Although few of the cast have direct family history in Limehouse, I was impressed with how well informed they are on the area’s history. It was a pleasure to discuss, with Amanda Maud, her educational work at the British museum. Gabby Wong is also a published writer who tackles any subject that moves her.  I also loved chatting about aspects of Chinese culture with Matthew Leonhart (Johnny Wong).  It’s amazing to see a cast who all feel so powerfully about what they are representing.

Whilst it is easier to depict any public scene in its quiet end than its wild heyday, the production did leave me thirsty for more of what life was like in Limehouse. Not just in the 50s, but also during the lion days of Limehouse. Perhaps this would balance out the grim impression of those residents happy to trade in their culture for a prefab. What were people’s daily routines?

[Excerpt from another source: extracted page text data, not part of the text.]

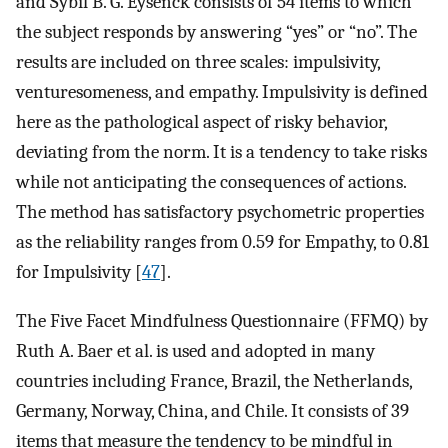
and Sybil B. G. Eysenck consists of 54 items to which
the subject responds by answering “yes” or “no”. The
results are included on three scales: impulsivity,
venturesomeness, and empathy. Impulsivity is defined
here as the pathological aspect of risky behavior,
deviating from the norm. It is a tendency to take risks
while not anticipating the consequences of actions.
The method has satisfactory psychometric properties
as the reliability ranges from 0.59 for Empathy, to 0.81
for Impulsivity [
47
].
The Five Facet Mindfulness Questionnaire (FFMQ) by
Ruth A. Baer et al. is used and adopted in many
countries including France, Brazil, the Netherlands,
Germany, Norway, China, and Chile. It consists of 39
items that measure the tendency to be mindful in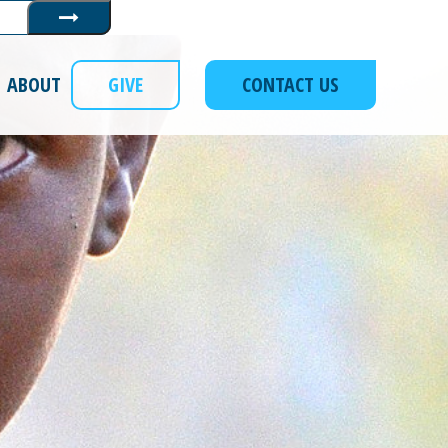
Submit
ABOUT
GIVE
CONTACT US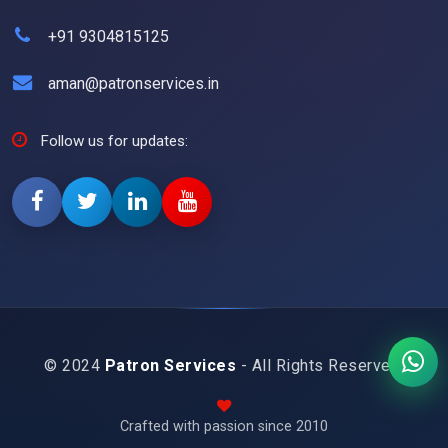
+91 9304815125
aman@patronservices.in
Follow us for updates:
© 2024
Patron Services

What was it like inside a Chinese laundry. What did the shops sell? In short, what was there in Limehouse, that was worth saving?

Last Days of Limehouse is on until 3 August

http://www.yellowearth.org/site/news-item/the_last_days_of_limehouse/

Limehouse Chinatown Rediscovered photographic exhibition is in the foyer of the Town Hall, the audio guide can be downloaded here:

http://limehousechinatown.org

Limehouse Town Hall is taking part in Open House 21st, 22nd of September

http://www.lthct.org.uk

You can find out about Limehouse China Town at the Museum of London, Docklands.